▶ [Source material]:
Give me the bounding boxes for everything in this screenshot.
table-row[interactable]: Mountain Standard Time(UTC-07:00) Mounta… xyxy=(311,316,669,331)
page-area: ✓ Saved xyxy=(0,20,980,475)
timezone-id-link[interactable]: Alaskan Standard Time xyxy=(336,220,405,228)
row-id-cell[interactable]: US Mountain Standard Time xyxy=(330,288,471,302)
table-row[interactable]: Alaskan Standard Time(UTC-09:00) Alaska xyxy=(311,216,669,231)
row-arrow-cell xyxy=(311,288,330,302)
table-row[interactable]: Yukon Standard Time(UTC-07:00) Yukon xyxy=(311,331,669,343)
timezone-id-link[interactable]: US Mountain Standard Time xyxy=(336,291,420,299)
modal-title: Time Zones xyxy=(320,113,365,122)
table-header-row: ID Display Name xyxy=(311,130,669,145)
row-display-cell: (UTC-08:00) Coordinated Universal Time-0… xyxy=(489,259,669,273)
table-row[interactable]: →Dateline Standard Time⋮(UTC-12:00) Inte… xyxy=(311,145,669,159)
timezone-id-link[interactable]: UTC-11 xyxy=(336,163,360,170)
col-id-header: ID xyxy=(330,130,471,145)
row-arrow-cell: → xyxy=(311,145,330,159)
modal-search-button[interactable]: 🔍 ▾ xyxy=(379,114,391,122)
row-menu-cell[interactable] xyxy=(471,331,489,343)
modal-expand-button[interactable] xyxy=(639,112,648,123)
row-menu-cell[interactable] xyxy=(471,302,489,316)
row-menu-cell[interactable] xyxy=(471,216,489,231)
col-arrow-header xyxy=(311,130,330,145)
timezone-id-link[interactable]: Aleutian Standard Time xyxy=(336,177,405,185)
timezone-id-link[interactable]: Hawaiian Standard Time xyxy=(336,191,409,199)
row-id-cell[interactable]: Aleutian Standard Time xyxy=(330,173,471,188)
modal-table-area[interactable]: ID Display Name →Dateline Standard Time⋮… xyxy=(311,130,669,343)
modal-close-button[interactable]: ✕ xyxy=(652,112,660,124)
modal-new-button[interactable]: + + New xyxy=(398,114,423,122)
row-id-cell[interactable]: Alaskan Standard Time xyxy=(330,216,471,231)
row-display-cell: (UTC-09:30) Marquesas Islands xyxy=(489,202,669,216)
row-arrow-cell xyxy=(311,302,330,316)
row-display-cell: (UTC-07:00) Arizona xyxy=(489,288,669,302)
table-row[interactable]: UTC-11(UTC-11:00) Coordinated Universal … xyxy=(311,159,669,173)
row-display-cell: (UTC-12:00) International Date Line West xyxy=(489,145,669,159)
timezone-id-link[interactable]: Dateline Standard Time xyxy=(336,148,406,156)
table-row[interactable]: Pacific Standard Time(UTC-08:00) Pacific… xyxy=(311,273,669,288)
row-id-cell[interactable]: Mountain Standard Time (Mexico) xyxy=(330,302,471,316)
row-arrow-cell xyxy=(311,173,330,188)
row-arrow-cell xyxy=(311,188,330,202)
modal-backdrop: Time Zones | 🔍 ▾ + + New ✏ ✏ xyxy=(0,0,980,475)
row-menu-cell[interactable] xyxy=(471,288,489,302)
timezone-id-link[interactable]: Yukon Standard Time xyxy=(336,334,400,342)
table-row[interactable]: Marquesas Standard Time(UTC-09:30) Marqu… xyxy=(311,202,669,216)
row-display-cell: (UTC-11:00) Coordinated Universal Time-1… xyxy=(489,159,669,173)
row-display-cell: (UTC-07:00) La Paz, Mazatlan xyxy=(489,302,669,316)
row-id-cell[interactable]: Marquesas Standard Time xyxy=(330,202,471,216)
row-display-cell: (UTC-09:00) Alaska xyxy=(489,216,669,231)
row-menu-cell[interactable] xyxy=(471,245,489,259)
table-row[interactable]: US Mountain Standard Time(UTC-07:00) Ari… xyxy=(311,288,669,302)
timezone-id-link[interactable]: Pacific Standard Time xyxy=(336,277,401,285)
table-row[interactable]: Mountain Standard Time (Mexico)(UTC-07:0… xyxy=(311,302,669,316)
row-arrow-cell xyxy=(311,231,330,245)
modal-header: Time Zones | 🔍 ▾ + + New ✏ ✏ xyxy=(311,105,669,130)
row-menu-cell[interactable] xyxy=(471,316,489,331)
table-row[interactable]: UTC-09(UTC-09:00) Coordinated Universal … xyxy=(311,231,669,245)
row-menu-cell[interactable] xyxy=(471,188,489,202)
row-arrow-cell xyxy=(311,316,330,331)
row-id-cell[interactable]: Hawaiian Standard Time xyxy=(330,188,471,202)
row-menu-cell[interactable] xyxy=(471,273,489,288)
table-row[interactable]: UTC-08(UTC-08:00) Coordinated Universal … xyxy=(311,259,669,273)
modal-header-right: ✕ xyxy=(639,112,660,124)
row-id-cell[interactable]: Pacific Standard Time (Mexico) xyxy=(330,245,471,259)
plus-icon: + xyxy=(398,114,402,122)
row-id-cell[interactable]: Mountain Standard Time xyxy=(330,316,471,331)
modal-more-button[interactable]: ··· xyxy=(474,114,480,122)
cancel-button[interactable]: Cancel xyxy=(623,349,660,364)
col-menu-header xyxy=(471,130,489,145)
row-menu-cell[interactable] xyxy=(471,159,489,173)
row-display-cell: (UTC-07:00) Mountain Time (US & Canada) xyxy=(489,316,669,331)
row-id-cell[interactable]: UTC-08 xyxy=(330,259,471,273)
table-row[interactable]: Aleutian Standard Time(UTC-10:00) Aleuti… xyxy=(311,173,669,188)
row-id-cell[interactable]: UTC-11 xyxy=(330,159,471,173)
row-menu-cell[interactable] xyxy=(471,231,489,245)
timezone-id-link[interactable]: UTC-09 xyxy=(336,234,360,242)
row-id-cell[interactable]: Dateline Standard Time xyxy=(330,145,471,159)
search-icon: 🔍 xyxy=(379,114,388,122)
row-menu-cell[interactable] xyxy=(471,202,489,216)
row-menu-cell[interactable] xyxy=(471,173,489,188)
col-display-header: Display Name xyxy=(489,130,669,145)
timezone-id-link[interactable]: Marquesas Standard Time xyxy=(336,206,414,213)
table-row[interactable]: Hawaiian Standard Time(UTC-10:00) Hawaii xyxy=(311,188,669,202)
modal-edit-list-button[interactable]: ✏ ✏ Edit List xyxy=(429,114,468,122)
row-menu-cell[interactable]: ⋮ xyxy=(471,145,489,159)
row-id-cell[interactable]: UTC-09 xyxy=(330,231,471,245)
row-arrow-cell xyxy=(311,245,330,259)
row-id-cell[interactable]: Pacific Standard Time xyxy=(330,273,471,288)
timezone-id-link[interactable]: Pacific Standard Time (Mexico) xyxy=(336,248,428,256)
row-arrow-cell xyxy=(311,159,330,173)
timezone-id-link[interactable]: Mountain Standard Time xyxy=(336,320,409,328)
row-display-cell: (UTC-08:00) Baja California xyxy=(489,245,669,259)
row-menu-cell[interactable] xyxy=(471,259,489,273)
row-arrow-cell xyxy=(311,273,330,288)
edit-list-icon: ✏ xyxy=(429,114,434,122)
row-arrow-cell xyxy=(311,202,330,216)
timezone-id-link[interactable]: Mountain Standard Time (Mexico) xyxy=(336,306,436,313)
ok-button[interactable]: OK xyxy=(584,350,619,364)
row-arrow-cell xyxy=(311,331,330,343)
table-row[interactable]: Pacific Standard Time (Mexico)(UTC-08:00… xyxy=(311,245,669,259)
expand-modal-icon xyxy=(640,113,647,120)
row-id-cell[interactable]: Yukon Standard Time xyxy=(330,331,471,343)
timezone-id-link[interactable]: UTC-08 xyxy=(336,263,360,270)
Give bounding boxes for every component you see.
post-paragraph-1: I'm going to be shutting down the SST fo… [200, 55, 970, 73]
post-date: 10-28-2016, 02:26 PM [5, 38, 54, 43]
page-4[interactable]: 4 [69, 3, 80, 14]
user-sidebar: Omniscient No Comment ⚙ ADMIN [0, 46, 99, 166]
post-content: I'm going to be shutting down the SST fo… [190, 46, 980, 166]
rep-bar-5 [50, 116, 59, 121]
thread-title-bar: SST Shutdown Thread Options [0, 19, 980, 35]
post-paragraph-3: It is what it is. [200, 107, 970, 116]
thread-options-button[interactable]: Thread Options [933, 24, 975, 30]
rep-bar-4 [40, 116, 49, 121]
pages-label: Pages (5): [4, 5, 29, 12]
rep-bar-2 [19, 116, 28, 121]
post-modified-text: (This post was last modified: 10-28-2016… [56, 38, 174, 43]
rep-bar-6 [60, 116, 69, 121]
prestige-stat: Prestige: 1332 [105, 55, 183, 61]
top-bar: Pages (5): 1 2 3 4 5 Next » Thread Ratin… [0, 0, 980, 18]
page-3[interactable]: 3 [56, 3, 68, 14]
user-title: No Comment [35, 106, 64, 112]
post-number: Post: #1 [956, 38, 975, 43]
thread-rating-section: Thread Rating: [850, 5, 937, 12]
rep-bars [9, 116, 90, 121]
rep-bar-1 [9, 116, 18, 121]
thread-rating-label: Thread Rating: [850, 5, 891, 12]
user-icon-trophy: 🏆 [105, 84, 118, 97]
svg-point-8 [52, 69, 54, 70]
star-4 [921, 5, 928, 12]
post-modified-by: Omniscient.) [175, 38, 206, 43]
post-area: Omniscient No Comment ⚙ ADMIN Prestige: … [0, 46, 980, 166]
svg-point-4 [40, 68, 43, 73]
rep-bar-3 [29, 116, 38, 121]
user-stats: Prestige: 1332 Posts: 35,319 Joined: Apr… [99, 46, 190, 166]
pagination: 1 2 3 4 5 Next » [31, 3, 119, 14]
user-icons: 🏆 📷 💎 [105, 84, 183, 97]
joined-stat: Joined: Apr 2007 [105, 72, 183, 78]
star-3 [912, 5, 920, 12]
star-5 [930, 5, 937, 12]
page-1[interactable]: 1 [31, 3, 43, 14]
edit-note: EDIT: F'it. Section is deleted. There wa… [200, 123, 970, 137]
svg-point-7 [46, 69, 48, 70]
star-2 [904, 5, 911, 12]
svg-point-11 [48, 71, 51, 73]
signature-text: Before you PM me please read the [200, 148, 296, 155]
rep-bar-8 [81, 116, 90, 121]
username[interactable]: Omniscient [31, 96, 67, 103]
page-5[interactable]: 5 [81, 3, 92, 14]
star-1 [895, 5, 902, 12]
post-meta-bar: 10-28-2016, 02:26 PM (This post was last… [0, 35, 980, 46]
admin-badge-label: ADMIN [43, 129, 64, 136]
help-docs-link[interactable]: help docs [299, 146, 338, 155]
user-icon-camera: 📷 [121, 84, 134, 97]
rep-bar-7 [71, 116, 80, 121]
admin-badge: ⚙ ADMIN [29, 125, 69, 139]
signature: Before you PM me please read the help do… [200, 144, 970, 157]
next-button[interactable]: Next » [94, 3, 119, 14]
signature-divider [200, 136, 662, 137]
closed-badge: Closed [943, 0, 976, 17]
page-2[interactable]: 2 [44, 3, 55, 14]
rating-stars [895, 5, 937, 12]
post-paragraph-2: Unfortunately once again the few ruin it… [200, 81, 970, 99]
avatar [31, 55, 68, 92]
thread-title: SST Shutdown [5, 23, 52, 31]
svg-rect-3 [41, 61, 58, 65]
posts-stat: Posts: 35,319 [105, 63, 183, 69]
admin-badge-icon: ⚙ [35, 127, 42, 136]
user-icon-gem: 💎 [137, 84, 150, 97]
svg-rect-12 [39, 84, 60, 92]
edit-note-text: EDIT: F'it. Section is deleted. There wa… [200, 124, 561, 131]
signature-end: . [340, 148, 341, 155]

▶ [What this task involves]:
Using the material above, please count the lines in which the word "point" occurs and give the number with nothing added.

▶ [Exercise answer]:
4